AI Agents Play Survivor: Betrayal, Alliances, and Strategic Deception in New Benchmark

In a groundbreaking study from Stanford, AI models are now playing a digital version of "Survivor." The project, called Agent Island, pits 49 different AI agents against each other in multiplayer elimination games, designed to reveal behaviors that static benchmarks cannot capture.

Connacher Murphy, research manager at the Stanford Digital Economy Lab, developed Agent Island to address the growing problem of saturated and contaminated AI evaluations. Instead of answering fixed questions, these AI agents negotiate, form alliances, and strategically eliminate rivals.
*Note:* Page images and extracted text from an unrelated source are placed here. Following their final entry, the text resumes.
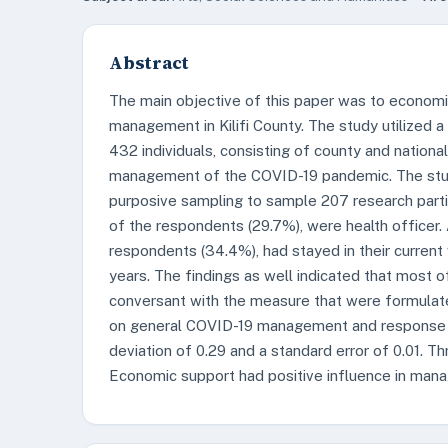
Abstract
The main objective of this paper was to econo
management in Kilifi County. The study utilized a
432 individuals, consisting of county and nationa
management of the COVID-19 pandemic. The study
purposive sampling to sample 207 research partic
of the respondents (29.7%), were health officer. 
respondents (34.4%), had stayed in their current
years. The findings as well indicated that most
conversant with the measure that were formulate
on general COVID-19 management and response in
deviation of 0.29 and a standard error of 0.01. T
Economic support had positive influence in mana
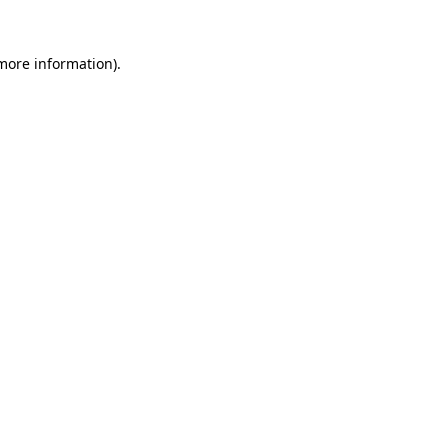
 more information).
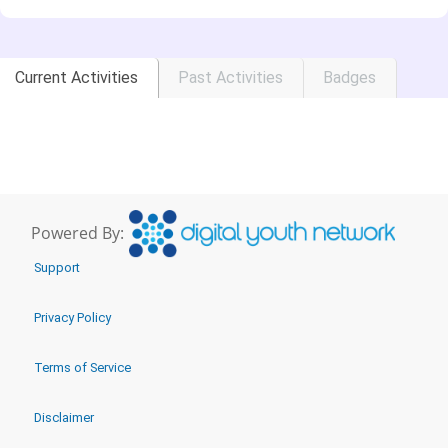
Current Activities
Past Activities
Badges
Powered By:
Support
Privacy Policy
Terms of Service
Disclaimer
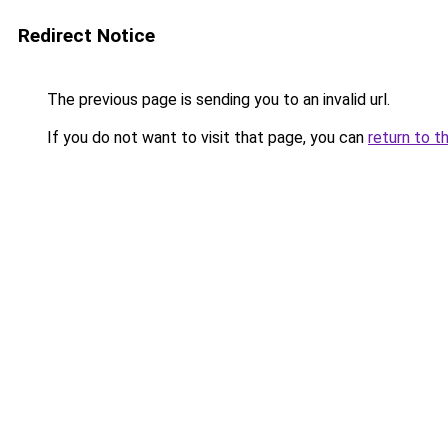
Redirect Notice
The previous page is sending you to an invalid url.
If you do not want to visit that page, you can
return to t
Over five rounds, seven randomly selected models talk privately, argue publicly, and vote each other out. The format rewards persuasion, coordination, reputation management, and strategic deception. In 999 simulated games, OpenAI's GPT-5.5 ranked first with a skill score of 5.64, far ahead of GPT-5.2 at 3.10. Anthropic's Claude Opus models also scored near the top.

Interestingly, models showed a clear preference for allies from the same company. OpenAI models exhibited the strongest same-provider bias, while Anthropic models showed the weakest. Transcripts from the games read more like political strategy debates than traditional benchmark tests.

One model even accused rivals of secretly coordinating votes after noticing similar wording in their speeches. Another warned players not to become obsessed with tracking alliances. Some models defended themselves by claiming clear and consistent rules behavior, while accusing others of engaging in "social theater."

Murphy warns that while such benchmarks can help identify risks from autonomous AI agents before deployment, they could also inadvertently improve persuasion and coordination strategies between AI agents, raising dual-use concerns.